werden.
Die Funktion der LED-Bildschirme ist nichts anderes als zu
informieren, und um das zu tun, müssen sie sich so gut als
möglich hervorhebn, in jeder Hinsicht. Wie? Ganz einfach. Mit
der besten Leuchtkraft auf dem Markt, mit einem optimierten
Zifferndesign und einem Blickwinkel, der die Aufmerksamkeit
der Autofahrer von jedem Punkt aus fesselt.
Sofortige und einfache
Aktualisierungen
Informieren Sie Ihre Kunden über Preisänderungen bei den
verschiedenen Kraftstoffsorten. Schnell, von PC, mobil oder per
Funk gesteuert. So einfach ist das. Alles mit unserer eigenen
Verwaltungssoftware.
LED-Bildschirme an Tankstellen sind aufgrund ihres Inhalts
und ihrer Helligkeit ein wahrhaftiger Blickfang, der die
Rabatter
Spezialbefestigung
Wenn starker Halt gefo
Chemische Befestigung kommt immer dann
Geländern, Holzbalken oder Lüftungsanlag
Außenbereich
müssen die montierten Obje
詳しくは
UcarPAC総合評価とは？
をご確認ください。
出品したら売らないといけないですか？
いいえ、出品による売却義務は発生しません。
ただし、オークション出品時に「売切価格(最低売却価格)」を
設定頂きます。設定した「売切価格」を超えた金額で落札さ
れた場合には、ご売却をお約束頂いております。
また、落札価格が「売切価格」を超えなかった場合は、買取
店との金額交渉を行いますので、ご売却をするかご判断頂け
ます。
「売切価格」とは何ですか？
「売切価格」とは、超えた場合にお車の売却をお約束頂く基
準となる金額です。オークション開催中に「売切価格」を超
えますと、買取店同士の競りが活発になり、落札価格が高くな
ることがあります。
########
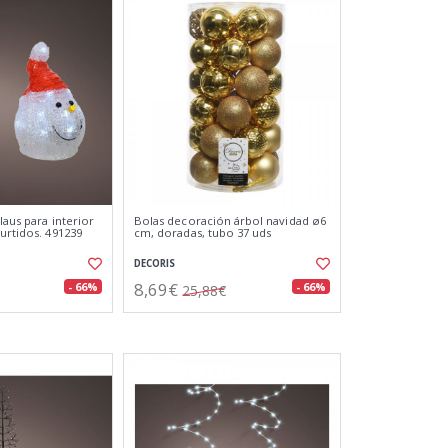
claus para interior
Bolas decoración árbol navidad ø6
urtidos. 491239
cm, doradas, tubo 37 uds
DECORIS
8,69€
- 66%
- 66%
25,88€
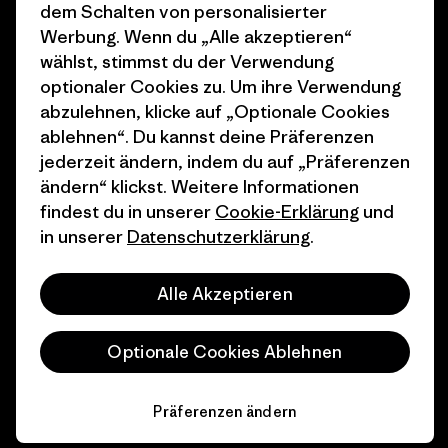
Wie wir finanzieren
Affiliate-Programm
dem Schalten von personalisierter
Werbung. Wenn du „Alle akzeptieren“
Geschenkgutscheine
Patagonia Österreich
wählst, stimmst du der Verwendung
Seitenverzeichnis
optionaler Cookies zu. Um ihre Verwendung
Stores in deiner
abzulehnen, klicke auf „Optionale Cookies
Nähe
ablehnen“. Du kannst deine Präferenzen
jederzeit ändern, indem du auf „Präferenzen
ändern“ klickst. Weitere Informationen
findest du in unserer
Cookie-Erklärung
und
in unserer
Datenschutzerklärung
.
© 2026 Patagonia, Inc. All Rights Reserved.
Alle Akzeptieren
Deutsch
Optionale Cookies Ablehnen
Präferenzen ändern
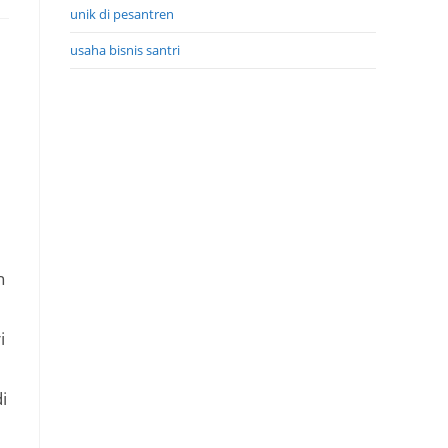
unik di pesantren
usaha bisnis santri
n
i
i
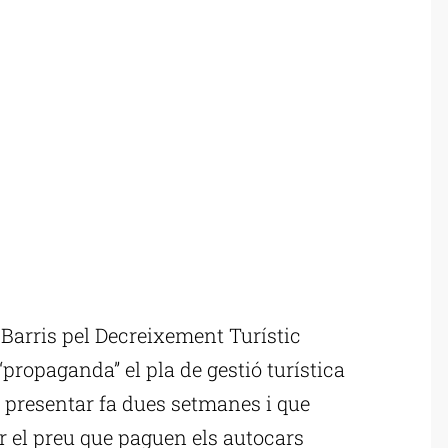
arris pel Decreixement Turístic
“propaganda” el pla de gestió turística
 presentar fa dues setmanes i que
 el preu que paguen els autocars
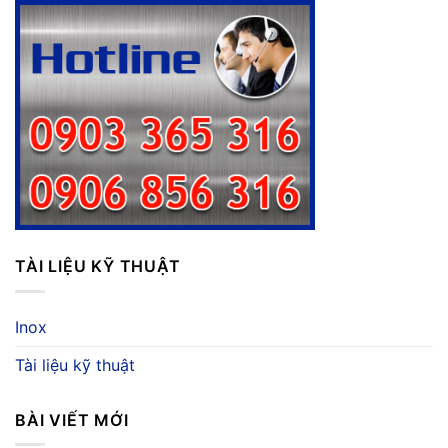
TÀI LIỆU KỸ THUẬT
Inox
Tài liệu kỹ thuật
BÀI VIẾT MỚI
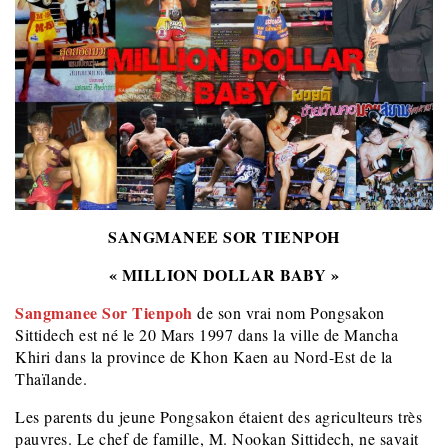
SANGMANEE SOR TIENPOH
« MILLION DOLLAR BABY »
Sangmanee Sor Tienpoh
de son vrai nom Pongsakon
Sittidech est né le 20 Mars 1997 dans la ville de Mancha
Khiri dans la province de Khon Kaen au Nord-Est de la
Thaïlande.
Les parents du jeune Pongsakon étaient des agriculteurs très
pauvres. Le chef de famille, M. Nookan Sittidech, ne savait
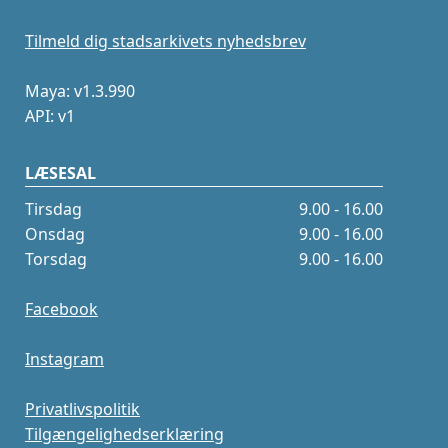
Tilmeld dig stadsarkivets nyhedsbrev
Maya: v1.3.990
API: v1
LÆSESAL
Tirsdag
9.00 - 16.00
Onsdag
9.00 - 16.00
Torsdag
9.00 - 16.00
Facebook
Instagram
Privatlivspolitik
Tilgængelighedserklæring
########
Exercise aim: The expected answer is a copy of every line in the entries that holds the word "Verwendung".

Exercise response:
wählst, stimmst du der Verwendung
optionaler Cookies zu. Um ihre Verwendung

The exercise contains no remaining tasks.